The thing about the translation of Latin is that you can’t force the translation: you mustn’t make one language into another prior to prolonged contemplation, you must—as every good stutterer, who has a set of synonyms for every conceivable situation, knows—exist within the dizzying ambiguity of a dozen words, not committing yourself in one syntactical direction or another but, instead, letting the language itself take you where it wants to go and where it has taken so many other sorry souls for millennia…. Well, I forced the translation. When called upon in class to read aloud I’d do even worse than before because, after such elaborate preparation, I felt such self-imposed pressure that I couldn’t perform. There appeared to be an inverse relationship between how much I knew and how little I could communicate and this dichotomy was deepened in my, as well as the professor’s, mind by the excellence of my term paper, “The Pun on ‘Gemina’ in Terence and Plautus: Twin as Paradox,” on the last page of which Dr. Dreissen wrote:
“Optimum opus,
only slightly vitiated by occasional vagueness. Please come see me.” “Please come see me” was a passionate plea for a student-teacher, Roman-style love affair, which I ignored despite the fact that I was lugging around an erection as imperishable as Aristophanes’ phallus.
IT’S AN ANCIENT STORY
, beginning before Demosthenes, and it has a simple moral: we try to but cannot construct reality out of words. Catullus has nothing to say to the cab driver. A poem isn’t a person. Latin’s only a language. Stuttering’s only wasted sound. It can’t become communication.
Sandra strongly disagrees concerning the next point. She says personality disorders arise from stuttering whereas I seem to want to feel only the stutterer is faithful to human tension every time he talks, only in broken speech is the form of disfluency consonant with the chaos of the world’s content.

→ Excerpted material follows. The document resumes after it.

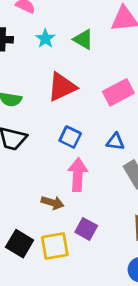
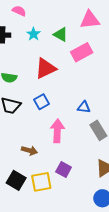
pink rectangle: (118, 92) -> (82, 52), moved
blue square: (70, 137) -> (42, 102), moved, turned 35
brown arrow: (53, 203) -> (29, 151), moved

Stutterers are truth-tellers; everyone else is lying. I know it’s insane but I believe that.
I was having such extreme difficulty conducting conversations anywhere other than the shower that in March, out of semi-suicidal desperation, I walked down Westwood Boulevard to the UCLA Speech and Hearing Clinic. My hearing was fine. I could hear high whistles and low whispers. The structure of my cochlea was impeccable. The clinic is—“is,” for two years later I still see Sandra twice a week—a four-story marble building with brightly colored carpeting inside, long echoing corridors, stone staircases, and room after room of one-way observation mirrors, black cameras in the corner cassette recorders on wooden desks, and anxiety attacks in plastic chairs.
I’d called a few days earlier—depressing dialogue in which my voice betrayed my purpose before my message did—to schedule an appointment, so I gave my name to the receptionist, then sat in the waiting room until Sandra approached with a clipboard and, briskly shaking my hand, said, “Jeremy? Jeremy Zorn? Hi, I’m Sandra. I’ve been assigned to be your clinician.”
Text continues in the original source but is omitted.